■ **What this task involves**:
Set down, exactly as written, the lines from the top of the data to the line that holds "publicado pelo Jota", and omit the pictures.

:: Source records

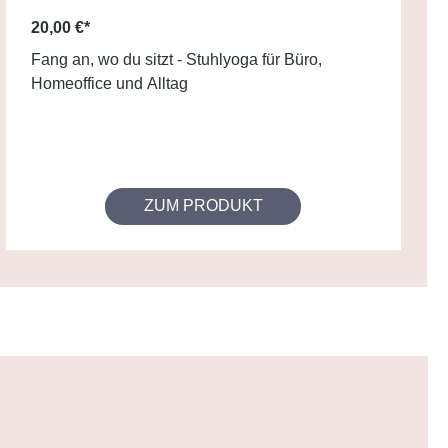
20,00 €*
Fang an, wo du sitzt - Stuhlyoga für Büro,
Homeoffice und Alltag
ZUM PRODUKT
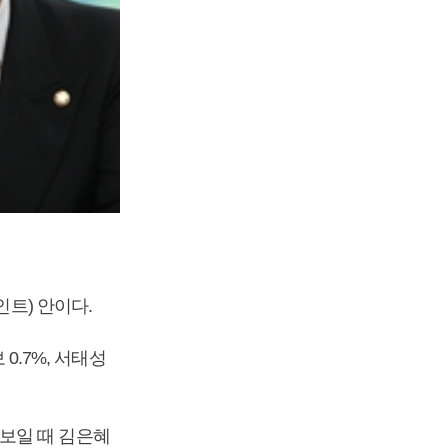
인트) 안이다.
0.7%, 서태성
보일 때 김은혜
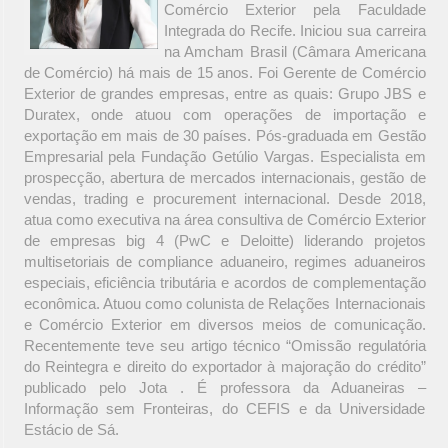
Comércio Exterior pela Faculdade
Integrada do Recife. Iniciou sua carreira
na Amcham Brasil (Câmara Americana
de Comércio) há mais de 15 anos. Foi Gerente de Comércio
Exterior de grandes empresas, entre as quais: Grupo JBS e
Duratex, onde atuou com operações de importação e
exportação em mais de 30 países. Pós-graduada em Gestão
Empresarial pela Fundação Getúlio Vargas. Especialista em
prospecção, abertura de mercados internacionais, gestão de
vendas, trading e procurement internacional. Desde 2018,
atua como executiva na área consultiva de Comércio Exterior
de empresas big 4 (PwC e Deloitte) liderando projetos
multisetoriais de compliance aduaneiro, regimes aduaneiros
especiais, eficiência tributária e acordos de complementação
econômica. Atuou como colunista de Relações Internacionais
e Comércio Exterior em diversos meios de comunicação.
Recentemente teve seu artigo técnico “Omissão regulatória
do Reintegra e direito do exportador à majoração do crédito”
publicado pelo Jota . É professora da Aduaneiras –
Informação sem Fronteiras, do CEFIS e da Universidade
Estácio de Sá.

::::

■ **Exercise solution**:
20,00 €*
Fang an, wo du sitzt - Stuhlyoga für Büro,
Homeoffice und Alltag
ZUM PRODUKT
인트) 안이다.
0.7%, 서태성
보일 때 김은혜
Comércio Exterior pela Faculdade
Integrada do Recife. Iniciou sua carreira
na Amcham Brasil (Câmara Americana
de Comércio) há mais de 15 anos. Foi Gerente de Comércio
Exterior de grandes empresas, entre as quais: Grupo JBS e
Duratex, onde atuou com operações de importação e
exportação em mais de 30 países. Pós-graduada em Gestão
Empresarial pela Fundação Getúlio Vargas. Especialista em
prospecção, abertura de mercados internacionais, gestão de
vendas, trading e procurement internacional. Desde 2018,
atua como executiva na área consultiva de Comércio Exterior
de empresas big 4 (PwC e Deloitte) liderando projetos
multisetoriais de compliance aduaneiro, regimes aduaneiros
especiais, eficiência tributária e acordos de complementação
econômica. Atuou como colunista de Relações Internacionais
e Comércio Exterior em diversos meios de comunicação.
Recentemente teve seu artigo técnico “Omissão regulatória
do Reintegra e direito do exportador à majoração do crédito”
publicado pelo Jota . É professora da Aduaneiras –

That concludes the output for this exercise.